Kubernetes sees all CPU cores as equal, but they are not. Use benchmark scores (e.g., Passmark single-thread) to calculate “normalized” capacity. Example: decommissioning 20 older Xeon 4214 nodes from a 120-node mixed cluster removes only ~8% of effective compute capacity, not the 17% that a simple node count would suggest. Always use weighted capacity calculations when planning decommissions.


Topology Spread Constraints for Heterogeneous Hardware

Section titled “Topology Spread Constraints for Heterogeneous Hardware”

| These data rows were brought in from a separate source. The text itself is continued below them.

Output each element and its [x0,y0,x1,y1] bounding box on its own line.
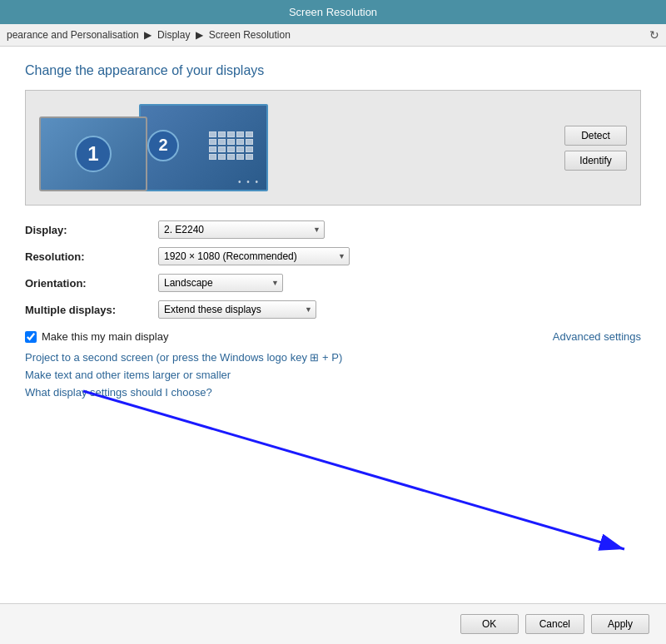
detect-button[interactable]: Detect [564,126,627,146]
breadcrumb-text: pearance and Personalisation ▶ Display ▶… [7,29,291,41]
orientation-row: Orientation: Landscape Portrait Landscap… [25,274,641,292]
links-section: Project to a second screen (or press the… [25,351,641,399]
form-fields: Display: 1. Generic PnP Monitor 2. E2240… [25,220,641,319]
project-link-text: Project to a second screen (or press the… [25,351,342,364]
apply-button[interactable]: Apply [591,614,649,634]
display-settings-link[interactable]: What display settings should I choose? [25,386,641,399]
page-wrapper: Screen Resolution pearance and Personali… [0,0,666,644]
project-link[interactable]: Project to a second screen (or press the… [25,351,641,364]
monitor-2[interactable]: 2 [139,104,268,191]
breadcrumb-path: pearance and Personalisation ▶ Display ▶… [7,29,291,41]
detect-identify-buttons: Detect Identify [564,126,627,171]
resolution-select[interactable]: 1920 × 1080 (Recommended) 1680 × 1050 14… [158,247,350,265]
identify-button[interactable]: Identify [564,151,627,171]
multiple-displays-label: Multiple displays: [25,304,158,316]
checkbox-left: Make this my main display [25,330,168,343]
checkbox-label: Make this my main display [42,330,168,343]
refresh-icon[interactable]: ↻ [649,28,659,42]
multiple-displays-select[interactable]: Extend these displays Duplicate these di… [158,300,316,319]
text-size-link[interactable]: Make text and other items larger or smal… [25,369,641,381]
orientation-select-wrapper: Landscape Portrait Landscape (flipped) P… [158,274,283,292]
orientation-label: Orientation: [25,277,158,290]
display-preview-container: 1 2 [25,90,641,206]
title-bar: Screen Resolution [0,0,666,24]
main-display-checkbox[interactable] [25,331,37,343]
page-heading: Change the appearance of your displays [25,63,641,78]
monitor-2-number: 2 [147,130,179,161]
multiple-displays-select-wrapper: Extend these displays Duplicate these di… [158,300,316,319]
display-select[interactable]: 1. Generic PnP Monitor 2. E2240 [158,220,325,239]
ok-button[interactable]: OK [460,614,519,634]
monitors-area: 1 2 [39,104,268,191]
monitor-1[interactable]: 1 [39,116,147,191]
multiple-displays-row: Multiple displays: Extend these displays… [25,300,641,319]
display-select-wrapper: 1. Generic PnP Monitor 2. E2240 [158,220,325,239]
monitor-dots: • • • [238,177,260,186]
bottom-buttons-section: OK Cancel Apply [0,603,666,644]
orientation-select[interactable]: Landscape Portrait Landscape (flipped) P… [158,274,283,292]
advanced-settings-link[interactable]: Advanced settings [553,330,641,343]
display-row: Display: 1. Generic PnP Monitor 2. E2240 [25,220,641,239]
monitor-1-number: 1 [75,136,112,172]
resolution-select-wrapper: 1920 × 1080 (Recommended) 1680 × 1050 14… [158,247,350,265]
resolution-row: Resolution: 1920 × 1080 (Recommended) 16… [25,247,641,265]
checkbox-row: Make this my main display Advanced setti… [25,330,641,343]
main-content: Change the appearance of your displays 1… [0,47,666,465]
monitor-grid [209,131,253,160]
monitor-2-content: 2 [141,123,266,161]
display-label: Display: [25,224,158,236]
breadcrumb-bar: pearance and Personalisation ▶ Display ▶… [0,24,666,47]
title-bar-label: Screen Resolution [289,6,377,18]
resolution-label: Resolution: [25,250,158,263]
cancel-button[interactable]: Cancel [525,614,584,634]
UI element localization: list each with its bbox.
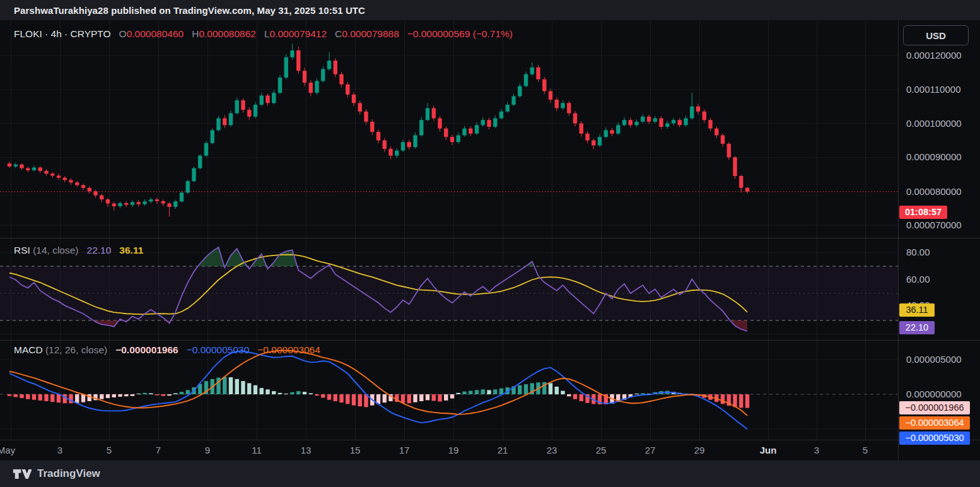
close-value: C0.000079888	[335, 28, 399, 40]
time-axis-tick: 13	[301, 445, 312, 455]
axis-value-badge: −0.000003064	[899, 416, 970, 430]
macd-axis-tick: 0.000000000	[906, 389, 962, 399]
time-axis-tick: 5	[863, 445, 868, 455]
symbol-legend[interactable]: FLOKI · 4h · CRYPTO O0.000080460 H0.0000…	[14, 28, 513, 40]
time-axis-tick: 9	[205, 445, 210, 455]
price-axis-tick: 0.000070000	[906, 220, 962, 230]
chart-area[interactable]: FLOKI · 4h · CRYPTO O0.000080460 H0.0000…	[0, 20, 980, 461]
attribution-bar: ParshwaTurakhiya28 published on TradingV…	[0, 0, 980, 20]
rsi-ma-value: 36.11	[119, 245, 143, 256]
price-pane[interactable]	[8, 44, 749, 216]
rsi-value: 22.10	[87, 245, 112, 256]
macd-line-value: −0.000005030	[187, 344, 250, 356]
price-axis-tick: 0.000090000	[906, 151, 962, 162]
macd-title: MACD (12, 26, close)	[14, 344, 107, 356]
macd-signal-value: −0.000003064	[257, 344, 320, 356]
rsi-axis-tick: 60.00	[906, 274, 930, 285]
time-scale[interactable]: May357911131517192123252729Jun35	[0, 440, 980, 461]
time-axis-tick: 3	[57, 445, 62, 455]
axis-value-badge: 36.11	[899, 303, 935, 317]
rsi-legend[interactable]: RSI (14, close) 22.10 36.11	[14, 245, 143, 256]
time-axis-tick: May	[0, 445, 15, 455]
macd-hist-value: −0.000001966	[115, 344, 178, 356]
time-axis-tick: 25	[596, 445, 607, 455]
time-axis-tick: 23	[547, 445, 557, 455]
tradingview-link[interactable]: TradingView	[13, 467, 100, 481]
time-axis-tick: 29	[694, 445, 705, 455]
attribution-text: ParshwaTurakhiya28 published on TradingV…	[14, 5, 365, 16]
time-axis-tick: 17	[399, 445, 410, 455]
currency-toggle-button[interactable]: USD	[903, 25, 969, 45]
price-scale[interactable]: 01:08:57 0.0001200000.0001100000.0001000…	[898, 20, 980, 461]
high-value: H0.000080862	[192, 28, 256, 40]
tradingview-logo-icon	[13, 467, 32, 481]
axis-value-badge: −0.000001966	[899, 401, 970, 414]
change-value: −0.000000569 (−0.71%)	[407, 28, 513, 40]
time-axis-tick: Jun	[760, 445, 777, 455]
open-value: O0.000080460	[119, 28, 184, 40]
price-axis-tick: 0.000100000	[906, 118, 962, 129]
symbol-title: FLOKI · 4h · CRYPTO	[14, 28, 111, 40]
time-axis-tick: 3	[814, 445, 819, 455]
macd-line	[9, 351, 747, 430]
axis-value-badge: 22.10	[899, 321, 935, 334]
axis-value-badge: −0.000005030	[899, 431, 970, 445]
rsi-title: RSI (14, close)	[14, 245, 79, 256]
time-axis-tick: 21	[498, 445, 508, 455]
low-value: L0.000079412	[264, 28, 327, 40]
time-axis-tick: 27	[645, 445, 656, 455]
macd-axis-tick: 0.000005000	[906, 354, 962, 365]
bar-countdown-badge: 01:08:57	[899, 206, 947, 219]
price-axis-tick: 0.000080000	[906, 186, 962, 197]
tradingview-wordmark: TradingView	[37, 467, 100, 480]
time-axis-tick: 7	[156, 445, 161, 455]
time-axis-tick: 5	[107, 445, 112, 455]
price-axis-tick: 0.000110000	[906, 84, 960, 95]
rsi-axis-tick: 80.00	[906, 247, 930, 257]
time-axis-tick: 19	[448, 445, 459, 455]
chart-canvas[interactable]	[0, 20, 980, 461]
macd-legend[interactable]: MACD (12, 26, close) −0.000001966 −0.000…	[14, 344, 320, 356]
macd-signal-line	[9, 351, 747, 416]
price-axis-tick: 0.000120000	[906, 50, 962, 61]
time-axis-tick: 11	[252, 445, 262, 455]
time-axis-tick: 15	[350, 445, 361, 455]
brand-bar: TradingView	[0, 461, 980, 487]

When you have multiple hardware generations across multiple racks, topology spread constraints ensure workloads are distributed to survive rack failures and hardware-specific issues.

Stop and think: You have a critical service with 6 replicas spread across 3 racks. You add a 4th rack. New pods will not schedule on the 4th rack because maxSkew: 1 with DoNotSchedule cannot be satisfied. How would you rebalance pods across all 4 racks?

apiVersion: apps/v1
kind: Deployment
metadata:
name: critical-service
spec:
replicas: 6
template:
metadata:
labels:
app: critical-service
spec:
topologySpreadConstraints:
# Spread across racks (survive rack failure)
- maxSkew: 1
topologyKey: topology.kubernetes.io/zone
whenUnsatisfiable: DoNotSchedule
labelSelector:
matchLabels:
app: critical-service
# Spread across hardware generations (survive generation-specific bug)
- maxSkew: 2
topologyKey: kubedojo.io/hardware-gen
whenUnsatisfiable: ScheduleAnyway
labelSelector:
matchLabels:
app: critical-service
containers:
- name: app
image: critical-service:latest
resources:
requests:
cpu: "2"
memory: 4Gi
+---------------------------------------------------------------+
| TOPOLOGY SPREAD: 6 REPLICAS ACROSS 3 RACKS, 2 GENS |
| |
| Rack A (Gen 1 + Gen 3): |
| [worker-01 gen1] pod-1 |
| [worker-02 gen1] |
| [worker-21 gen3] pod-2 |
| |
| Rack B (Gen 1 + Gen 2): |
| [worker-05 gen1] pod-3 |
| [worker-11 gen2] pod-4 |
| [worker-12 gen2] |
| |
| Rack C (Gen 2 + Gen 3): |
| [worker-15 gen2] pod-5 |
| [worker-25 gen3] pod-6 |
| [worker-26 gen3] |
| |
| Result: 2 pods per rack (maxSkew=1 satisfied) |
| Gen distribution: gen1=2, gen2=2, gen3=2 (maxSkew=2 OK) |
| Rack failure: lose 2/6 pods = service continues |
| Gen-specific bug: affects 2/6 pods = service continues |
+---------------------------------------------------------------+

Removing nodes requires careful capacity planning to avoid overloading the remaining cluster.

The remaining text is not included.